From: "Paul E. McKenney" <paulmck@kernel.org>
To: rcu@vger.kernel.org
Cc: linux-kernel@vger.kernel.org, kernel-team@meta.com,
rostedt@goodmis.org, "Paul E. McKenney" <paulmck@kernel.org>
Subject: [PATCH rcu 02/11] rcuscale: Dump stacks of stalled rcu_scale_writer() instances
Date: Thu, 1 Aug 2024 17:42:59 -0700 [thread overview]
Message-ID: <20240802004308.4134731-2-paulmck@kernel.org> (raw)
In-Reply-To: <917e8cc8-8688-428a-9122-25544c5cc101@paulmck-laptop>
This commit improves debuggability by dumping the stacks of
rcu_scale_writer() instances that have not completed in a reasonable
timeframe. These stacks are dumped remotely, but they will be accurate
in the thus-far common case where the stalled rcu_scale_writer() instances
are blocked.
Signed-off-by: Paul E. McKenney <paulmck@kernel.org>
---
kernel/rcu/rcuscale.c | 21 +++++++++++++++++++--
1 file changed, 19 insertions(+), 2 deletions(-)
diff --git a/kernel/rcu/rcuscale.c b/kernel/rcu/rcuscale.c
index 3269dd9c639f7..c34a8e64edc30 100644
--- a/kernel/rcu/rcuscale.c
+++ b/kernel/rcu/rcuscale.c
@@ -39,6 +39,7 @@
#include <linux/torture.h>
#include <linux/vmalloc.h>
#include <linux/rcupdate_trace.h>
+#include <linux/sched/debug.h>
#include "rcu.h"
@@ -111,6 +112,7 @@ static struct task_struct **reader_tasks;
static struct task_struct *shutdown_task;
static u64 **writer_durations;
+static bool *writer_done;
static int *writer_n_durations;
static atomic_t n_rcu_scale_reader_started;
static atomic_t n_rcu_scale_writer_started;
@@ -524,6 +526,7 @@ rcu_scale_writer(void *arg)
started = true;
if (!done && i >= MIN_MEAS && time_after(jiffies, jdone)) {
done = true;
+ WRITE_ONCE(writer_done[me], true);
sched_set_normal(current, 0);
pr_alert("%s%s rcu_scale_writer %ld has %d measurements\n",
scale_type, SCALE_FLAG, me, MIN_MEAS);
@@ -549,6 +552,19 @@ rcu_scale_writer(void *arg)
if (done && !alldone &&
atomic_read(&n_rcu_scale_writer_finished) >= nrealwriters)
alldone = true;
+ if (done && !alldone && time_after(jiffies, jdone + HZ * 60)) {
+ static atomic_t dumped;
+ int i;
+
+ if (!atomic_xchg(&dumped, 1)) {
+ for (i = 0; i < nrealwriters; i++) {
+ if (writer_done[i])
+ continue;
+ pr_info("%s: Task %ld flags writer %d:\n", __func__, me, i);
+ sched_show_task(writer_tasks[i]);
+ }
+ }
+ }
if (started && !alldone && i < MAX_MEAS - 1)
i++;
rcu_scale_wait_shutdown();
@@ -1015,10 +1031,11 @@ rcu_scale_init(void)
}
while (atomic_read(&n_rcu_scale_reader_started) < nrealreaders)
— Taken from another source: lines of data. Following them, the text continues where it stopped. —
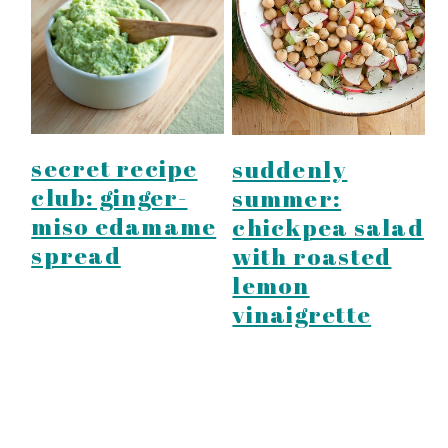
secret recipe
suddenly
club: ginger-
summer:
miso edamame
chickpea salad
spread
with roasted
lemon
vinaigrette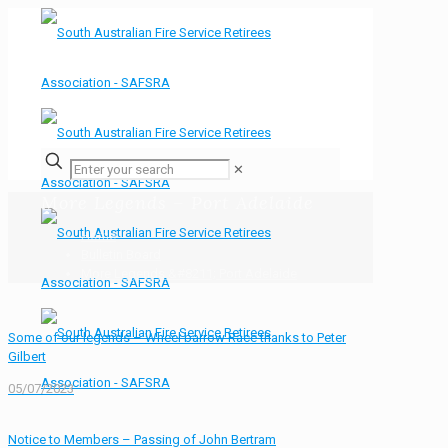
✕
More Legends – Port Adelaide
Home
Bulletin Board
More Legends &#8211; Port Adelaide
Some of our legends – Wheel barrow Race thanks to Peter
Gilbert
05/07/2023
Notice to Members – Passing of John Bertram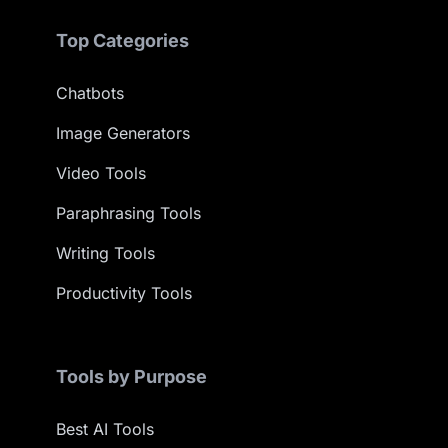
Top Categories
Chatbots
Image Generators
Video Tools
Paraphrasing Tools
Writing Tools
Productivity Tools
Tools by Purpose
Best AI Tools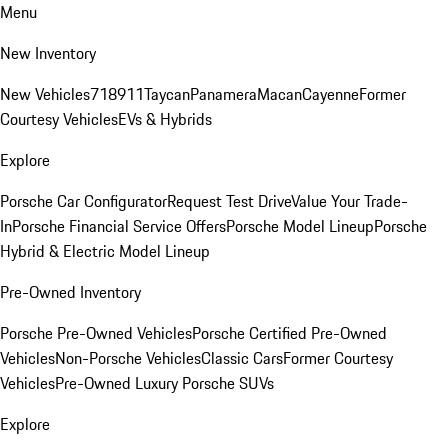
Menu
New Inventory
New Vehicles
718
911
Taycan
Panamera
Macan
Cayenne
Former
Courtesy Vehicles
EVs & Hybrids
Explore
Porsche Car Configurator
Request Test Drive
Value Your Trade-
In
Porsche Financial Service Offers
Porsche Model Lineup
Porsche
Hybrid & Electric Model Lineup
Pre-Owned Inventory
Porsche Pre-Owned Vehicles
Porsche Certified Pre-Owned
Vehicles
Non-Porsche Vehicles
Classic Cars
Former Courtesy
Vehicles
Pre-Owned Luxury Porsche SUVs
Explore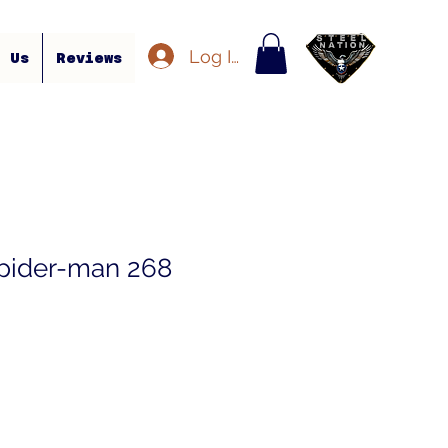
Log In
t Us
Reviews
pider-man 268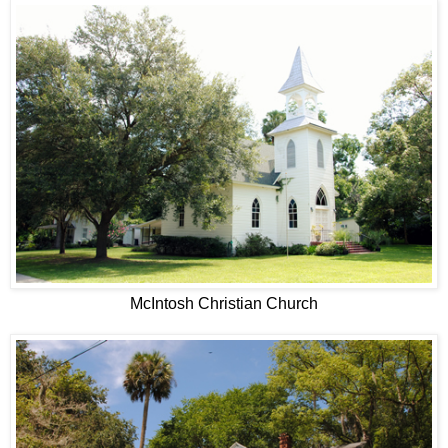
McIntosh Christian Church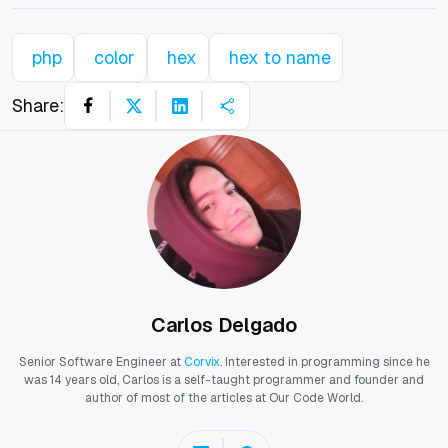
php
color
hex
hex to name
Share:
Carlos Delgado
Senior Software Engineer at
Corvix
. Interested in programming since he
was 14 years old, Carlos is a self-taught programmer and founder and
author of most of the articles at Our Code World.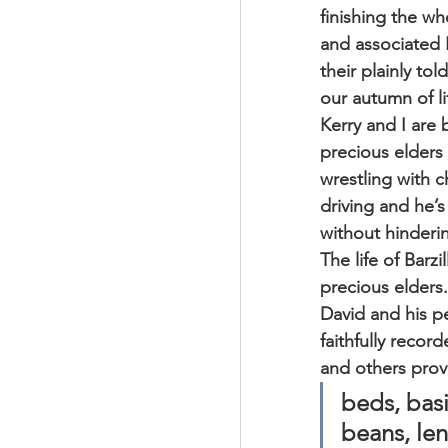
finishing the wh
and associated P
their plainly to
our autumn of li
Kerry and I are 
precious elders 
wrestling with 
driving and he’s
without hinderin
The life of Barz
precious elders
David and his p
faithfully record
and others pro
beds, basi
beans, len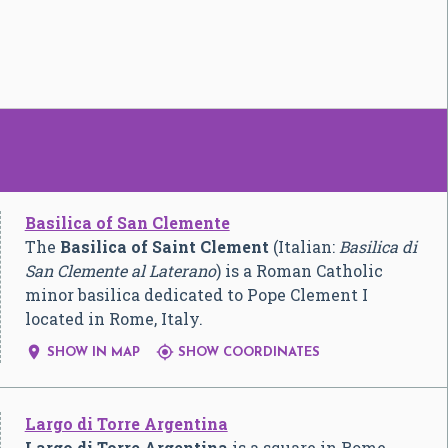
Basilica of San Clemente
The
Basilica of Saint Clement
(Italian:
Basilica di
San Clemente al Laterano
) is a Roman Catholic
minor basilica dedicated to Pope Clement I
located in Rome, Italy.


SHOW IN MAP
SHOW COORDINATES
Largo di Torre Argentina
Largo di Torre Argentina
is a square in Rome,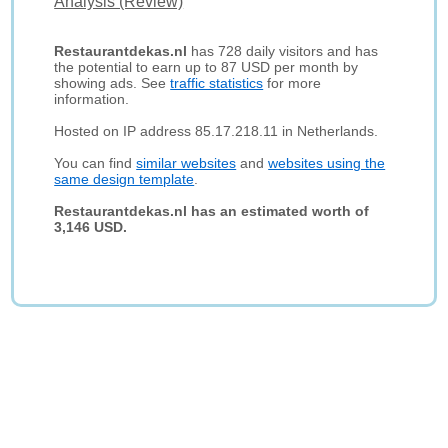
Analysis (Review)
Restaurantdekas.nl
has 728 daily visitors and has
the potential to earn up to 87 USD per month by
showing ads. See
traffic statistics
for more
information.
Hosted on IP address 85.17.218.11 in Netherlands.
You can find
similar websites
and
websites using the
same design template
.
Restaurantdekas.nl has an estimated worth of
3,146 USD.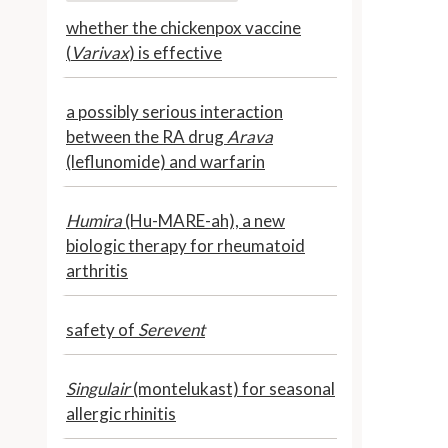
whether the chickenpox vaccine
(
Varivax
) is effective
a possibly serious interaction
between the RA drug
Arava
(leflunomide) and warfarin
Humira
(Hu-MARE-ah), a new
biologic therapy for rheumatoid
arthritis
safety of
Serevent
Singulair
(montelukast) for seasonal
allergic rhinitis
schedule_timeout_uninterruptible(1);
- writer_tasks = kcalloc(nrealwriters, sizeof(reader_tasks[0]), GFP_KERNEL);
+ writer_tasks = kcalloc(nrealwriters, sizeof(writer_tasks[0]), GFP_KERNEL);
writer_durations = kcalloc(nrealwriters, sizeof(*writer_durations), GFP_KERNEL);
writer_n_durations = kcalloc(nrealwriters, sizeof(*writer_n_durations), GFP_KERNEL);
- if (!writer_tasks || !writer_durations || !writer_n_durations) {
+ writer_done = kcalloc(nrealwriters, sizeof(writer_done[0]), GFP_KERNEL);
+ if (!writer_tasks || !writer_durations || !writer_n_durations || !writer_done) {
SCALEOUT_ERRSTRING("out of memory");
firsterr = -ENOMEM;
goto unwind;
--
2.40.1
next prev parent reply other threads:[~2024-08-02 0:43 UTC|newest]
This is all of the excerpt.